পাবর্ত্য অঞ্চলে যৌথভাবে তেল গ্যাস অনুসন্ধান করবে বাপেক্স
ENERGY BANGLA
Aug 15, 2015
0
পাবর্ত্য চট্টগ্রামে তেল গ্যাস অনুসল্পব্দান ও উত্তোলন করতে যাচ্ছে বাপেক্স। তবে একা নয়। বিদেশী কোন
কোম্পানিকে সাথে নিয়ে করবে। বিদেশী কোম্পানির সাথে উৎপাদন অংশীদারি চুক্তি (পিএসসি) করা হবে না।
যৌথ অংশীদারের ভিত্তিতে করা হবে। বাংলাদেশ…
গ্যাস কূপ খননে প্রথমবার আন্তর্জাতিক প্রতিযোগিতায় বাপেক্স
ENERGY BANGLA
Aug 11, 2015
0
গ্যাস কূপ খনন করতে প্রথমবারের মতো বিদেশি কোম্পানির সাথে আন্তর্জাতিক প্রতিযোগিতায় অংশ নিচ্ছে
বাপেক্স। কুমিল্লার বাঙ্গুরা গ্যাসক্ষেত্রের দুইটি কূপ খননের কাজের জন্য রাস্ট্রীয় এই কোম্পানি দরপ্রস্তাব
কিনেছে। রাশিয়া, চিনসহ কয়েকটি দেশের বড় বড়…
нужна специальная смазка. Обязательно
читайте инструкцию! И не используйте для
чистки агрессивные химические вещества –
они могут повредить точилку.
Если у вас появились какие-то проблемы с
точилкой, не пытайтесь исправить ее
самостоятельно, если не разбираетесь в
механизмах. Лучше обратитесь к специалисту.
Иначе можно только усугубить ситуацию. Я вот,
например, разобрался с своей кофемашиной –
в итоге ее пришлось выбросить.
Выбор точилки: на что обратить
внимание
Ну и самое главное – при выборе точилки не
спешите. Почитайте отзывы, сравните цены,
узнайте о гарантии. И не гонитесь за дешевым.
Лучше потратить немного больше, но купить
---
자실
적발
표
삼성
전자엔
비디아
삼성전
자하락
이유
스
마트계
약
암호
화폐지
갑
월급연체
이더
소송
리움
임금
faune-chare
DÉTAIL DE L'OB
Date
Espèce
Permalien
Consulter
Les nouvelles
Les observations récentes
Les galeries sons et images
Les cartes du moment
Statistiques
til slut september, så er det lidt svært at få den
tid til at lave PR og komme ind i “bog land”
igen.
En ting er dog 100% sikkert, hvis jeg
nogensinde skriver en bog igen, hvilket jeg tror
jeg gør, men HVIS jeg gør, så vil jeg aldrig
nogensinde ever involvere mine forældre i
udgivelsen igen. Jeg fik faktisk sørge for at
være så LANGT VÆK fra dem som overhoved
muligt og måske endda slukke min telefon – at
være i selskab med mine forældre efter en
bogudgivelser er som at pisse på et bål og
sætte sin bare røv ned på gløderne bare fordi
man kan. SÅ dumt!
==
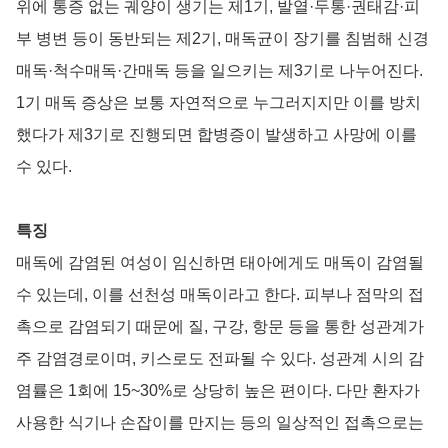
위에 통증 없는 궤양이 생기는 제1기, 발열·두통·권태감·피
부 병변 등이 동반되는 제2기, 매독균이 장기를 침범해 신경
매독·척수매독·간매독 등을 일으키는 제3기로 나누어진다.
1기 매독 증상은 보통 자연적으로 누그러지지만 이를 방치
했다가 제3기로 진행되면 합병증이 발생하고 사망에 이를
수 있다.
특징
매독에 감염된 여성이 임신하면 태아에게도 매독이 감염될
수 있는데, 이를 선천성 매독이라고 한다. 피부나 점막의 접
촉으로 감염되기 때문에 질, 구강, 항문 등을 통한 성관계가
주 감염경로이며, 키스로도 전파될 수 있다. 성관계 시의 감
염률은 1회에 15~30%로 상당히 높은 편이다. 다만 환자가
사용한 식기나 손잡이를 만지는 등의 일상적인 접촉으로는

*What this task involves*: Return exactly, and only, the lines above starting at the line that contains "в итоге ее пришлось выбросить." and ending at the line that contains "Лучше потратить немного больше, но купить".

*Result*:
в итоге ее пришлось выбросить.
Выбор точилки: на что обратить
внимание
Ну и самое главное – при выборе точилки не
спешите. Почитайте отзывы, сравните цены,
узнайте о гарантии. И не гонитесь за дешевым.
Лучше потратить немного больше, но купить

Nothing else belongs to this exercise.